Fluentd
Open-source data collector that provides unified logging layer. Features 700+ plugin ecosystem and zero-downtime restart capability. CNCF graduated project.
Server
Fluentd
Overview
Fluentd is an open-source data collector that provides unified logging layer. It features a 700+ plugin ecosystem and zero-downtime restart capability as a CNCF graduated project. Adopted by 5,000+ companies, it serves as the de facto standard for Kubernetes log collection and added zero-downtime restart capability in v1.18.0.
Details
Fluentd is adopted by over 5,000 companies and is a CNCF graduated project, serving as the de facto standard for Kubernetes log collection. Version 1.18.0 added zero-downtime restart capability, enhancing operational reliability. With Ruby and C implementation providing both flexibility and performance, it offers a rich plugin ecosystem of 700+ extensions.

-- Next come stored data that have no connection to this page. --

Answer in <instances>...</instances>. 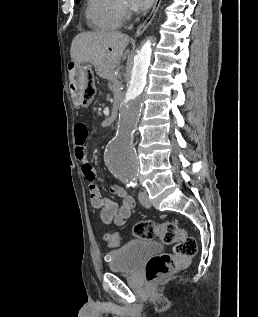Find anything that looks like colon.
Here are the masks:
<instances>
[{
  "label": "colon",
  "mask_w": 258,
  "mask_h": 317,
  "mask_svg": "<svg viewBox=\"0 0 258 317\" xmlns=\"http://www.w3.org/2000/svg\"><path fill=\"white\" fill-rule=\"evenodd\" d=\"M95 81L90 72L85 73L79 90L81 102L89 104L95 95ZM134 235L143 240L158 238L165 245H172L171 253H162L151 258L146 264V278L149 282L157 281L169 273L183 267L197 253L196 240L187 234L176 221L156 223L140 221L133 228ZM109 247L115 248L122 244L119 232H107L104 236Z\"/></svg>",
  "instance_id": "5ec220e1"
}]
</instances>
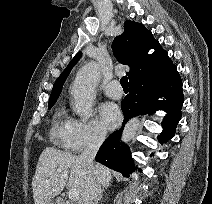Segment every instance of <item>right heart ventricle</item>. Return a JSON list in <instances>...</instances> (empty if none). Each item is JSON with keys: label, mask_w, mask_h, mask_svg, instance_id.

The unified logging layer approach simplifies complex log processing pipelines and enables real-time data processing across diverse environments.
Key Technical Features
- Unified Logging Layer: Centralized log collection and processing
- 700+ Plugin Ecosystem: Extensive input, output, and filter plugins
- Zero-downtime Restart: Graceful restart without data loss
- High Performance: Memory-efficient processing with buffering
- Flexible Routing: Tag-based routing and data transformation
- Cloud Native: First-class Kubernetes and container support
Use Cases
- Centralized log aggregation
- Real-time log processing and analysis
- Data pipeline for analytics
- Container and Kubernetes logging
- Event streaming and data routing
- Log forwarding to multiple destinations
Pros and Cons
Pros
- CNCF Graduated: Enterprise-grade reliability and community support
- Rich Plugin Ecosystem: 700+ plugins for diverse data sources
- Zero-downtime Operations: Seamless configuration updates
- Memory Efficient: Optimized for high-throughput processing
- Flexible Configuration: Ruby-based DSL for complex routing
- Cloud Native Ready: Excellent Kubernetes integration
Cons
- Ruby Dependency: Requires Ruby runtime environment
- Configuration Complexity: Learning curve for advanced setups
- Memory Usage: Can consume significant memory under high load
- Plugin Quality Variance: Inconsistent quality across plugins
- Performance Bottlenecks: Single-threaded processing limitations
- Debugging Difficulty: Complex troubleshooting for pipeline issues
Reference Pages
Code Examples
Installation and Basic Setup
# Install via gem
gem install fluentd
# Install via package manager (Ubuntu/Debian)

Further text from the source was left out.